O perigo da desertificação avançada
Pesquisas sugerem que a migração da areia desempenha um papel crucial na desertificação avançada. Os desertos, incluindo o Saara, estão se expandindo a um ritmo sem precedentes e ressurgindo como “mares de areia” que transformam paisagens antes verdes.
Mais de três quartos da superfície terrestre tornaram-se mais secos nas últimas décadas, segundo um relatório da ONU sobre desertificação de 2024. A aridez coloca em risco a capacidade de sobrevivência de plantas, pessoas e animais. Ela rouba a umidade necessária para a vida, mata cultivos e pode desencadear tempestades de areia e incêndios florestais.
A desertificação avançada poderia fazer Chinguetti desaparecer. Foto: Giulio Aprin
O relatório da ONU destaca que a mudança climática causada pelo homem é a culpada, pois está aquecendo o planeta e fazendo com que haja cada vez mais terras secas. A escassez de água relacionada à aridez está causando doenças, mortes e migrações forçadas em grande escala em todo o mundo.
Em Chinguetti, a mudança climática está trazendo muitas das consequências alertadas pelas autoridades. As árvores estão murchando, os poços estão secando e os meios de subsistência estão desaparecendo.
As tempestades de areia não são novas, mas tornaram-se cada vez mais intrusivas, deixando montes de areia nos bairros periféricos. Os moradores usam mulas e carroças para remover a areia, pois as ruas da cidade antiga são muito estreitas para a passagem de carros ou escavadoras. Quando a areia se acumula, alguns constroem novas paredes sobre as estruturas existentes.
Chinguetti tem recebido uma média anual de 2,5 centímetros de precipitação na última década. À medida que as chuvas diminuem, as árvores morrem e mais areia migra para a cidade.
Com as acácias submersas na areia, alguns pastores recorrem ao corte de palmeiras-das-tâmaras para alimentar seus rebanhos, perturbando ainda mais o ecossistema e a economia do cultivo de tâmaras. A areia também traz problemas de saúde pública para a comunidade que respira o pó.
Soluções propostas: mais árvores para deter o avanço do deserto
A solução passa por plantar mais árvores tanto nos bairros como ao longo do perímetro da cidade. Estes “cinturões verdes” têm sido propostos em escala continental como a “Grande Muralha Verde” da África, bem como em escala local, em cidades como Chinguetti.
O Ministério do Meio Ambiente e o Ministério da Agricultura da Mauritânia, assim como ONGs financiadas por fundos europeus, apresentaram projetos para plantar árvores que isolem as bibliotecas e os manuscritos da cidade do avanço do deserto.
Embora algumas árvores tenham sido replantadas, há poucas evidências de que tenham contribuído para conter o avanço do deserto. As raízes das árvores podem levar anos para crescer o suficiente para acessar as águas subterrâneas.
Uma das cidades mais antigas do mundo está sendo erodida pelo mar
O caso de Chinguetti não é único no que diz respeito a cidades históricas em risco de desaparecer devido às consequências da mudança climática. Isso também ocorre com a antiga cidade portuária de Alexandria. Neste caso, a possível desaparição da cidade está relacionada ao avanço do nível do mar e à intrusão de água salgada. Um estudo recente confirmou isso.
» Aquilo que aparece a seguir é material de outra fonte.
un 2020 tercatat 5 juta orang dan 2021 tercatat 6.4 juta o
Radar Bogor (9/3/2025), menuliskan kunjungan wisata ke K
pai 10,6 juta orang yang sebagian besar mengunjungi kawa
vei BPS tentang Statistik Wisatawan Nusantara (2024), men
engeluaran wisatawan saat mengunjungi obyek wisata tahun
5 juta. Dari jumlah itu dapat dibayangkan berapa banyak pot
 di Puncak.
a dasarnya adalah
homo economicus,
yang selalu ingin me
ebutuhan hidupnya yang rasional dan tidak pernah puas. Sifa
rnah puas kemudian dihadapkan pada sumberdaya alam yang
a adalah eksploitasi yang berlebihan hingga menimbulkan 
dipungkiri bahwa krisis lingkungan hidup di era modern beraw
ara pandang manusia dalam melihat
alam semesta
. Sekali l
Cientistas da Universidade do Sul da Califórnia (USC) descobriram que os desabamentos de edifícios em Alexandria, uma das cidades mais antigas do planeta e frequentemente chamada de ‘joia do Mediterrâneo’ por sua beleza, passaram de eventos raros para ocorrências alarmantes.
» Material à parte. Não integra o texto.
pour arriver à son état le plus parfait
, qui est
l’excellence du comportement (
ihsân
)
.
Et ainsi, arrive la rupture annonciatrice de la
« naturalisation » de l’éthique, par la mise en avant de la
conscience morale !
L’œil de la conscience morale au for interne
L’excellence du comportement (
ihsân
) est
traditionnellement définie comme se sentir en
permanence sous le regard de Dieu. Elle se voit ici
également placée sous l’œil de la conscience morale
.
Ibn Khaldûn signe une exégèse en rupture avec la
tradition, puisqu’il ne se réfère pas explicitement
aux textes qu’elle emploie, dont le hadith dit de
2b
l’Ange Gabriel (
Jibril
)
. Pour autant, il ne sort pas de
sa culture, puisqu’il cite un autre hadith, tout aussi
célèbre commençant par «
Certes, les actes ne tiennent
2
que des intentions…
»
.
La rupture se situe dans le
Segundo a pesquisa científica, a taxa de desmoronamentos aumentou de cerca de um por ano para um preocupante número de 40 por ano na última década.
O aumento do nível do mar e a intensificação das tempestades, impulsionadas pela mudança climática, estão destruindo em décadas o que levou milênios de engenho humano para construir.